LEGISLATIVE BACKGROUND
1. The Parking Authority Law.
Although the legislative background of the Parking Authority Law has been aptly summarized in earlier cases,3 a brief historical review is material to understanding the issues in the present case. The General Assembly enacted the Parking Authority Law in 1947 in response to the growing demand for off-street parking in the urban areas of the Commonwealth following World War II, a phenomenon viewed as a statewide problem impacting those residing inside and outside the affected cities. The Parking Authority Law enabled cities, boroughs, and first class townships to create parking authorities in order to provide, administer, and collect revenue from various types of parking facilities.4 Any parking authority created under this enabling act is not considered a municipal instrumentality but, instead, constitutes a “public body corporate and politic, exercising public powers of the Commonwealth as an agency thereof.'” 53 Pa.C.S. § 5505. Among the benefits flowing from a parking authority’s designation as a state agency was the ability to finance construction projects free from the debt limits applicable to local governments5 and the right to engage in proprietary or business-type operations from which local governments might otherwise be precluded. See generally Southeastern Pennsylvania Transportation Authority v. Union Switch & Signal, Inc., 161 Pa.Cmwlth. 400, 637 A.2d 662, 664-65 (1994).

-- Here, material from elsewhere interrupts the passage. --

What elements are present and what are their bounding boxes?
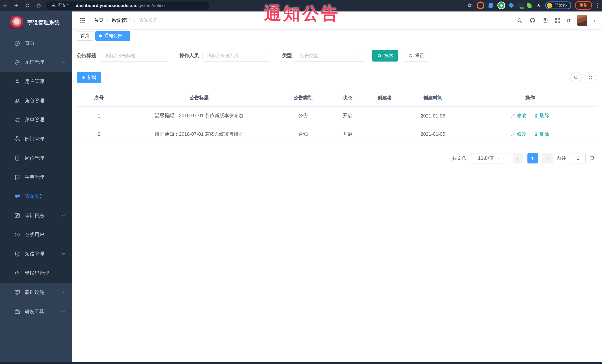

The Philadelphia Parking Authority (Authority) was created in 1950 by City ordi[926]*926nance adopted pursuant to the Parking Authority Law. Initially, the Authority only operated off-street parking garages. These operations continue to the present, and are carried out through leases with the City.6
The Parking Authority Law was amended in 1982 to allow cities to delegate certain on-street parking functions to parking authorities. Some of these functions, such as issuing parking tickets and collecting money from parking meters, are revenue-producing. This revenue is required to be distributed back to the municipality as provided by ordinance or resolution.7 Consistent with this amendment to the Parking Authority Law, the City, in 1988, enacted an ordinance' delegating to the Authority much of the City’s on-street parking services, which previously had been handled by multiple departments of the City.8 The City and the Authority executed an “Agreement of Cooperation” under which the Authority administers the City’s system of on-street parking.9 The net revenues collected by the Authority from on-street parking have been used by the City for its operations.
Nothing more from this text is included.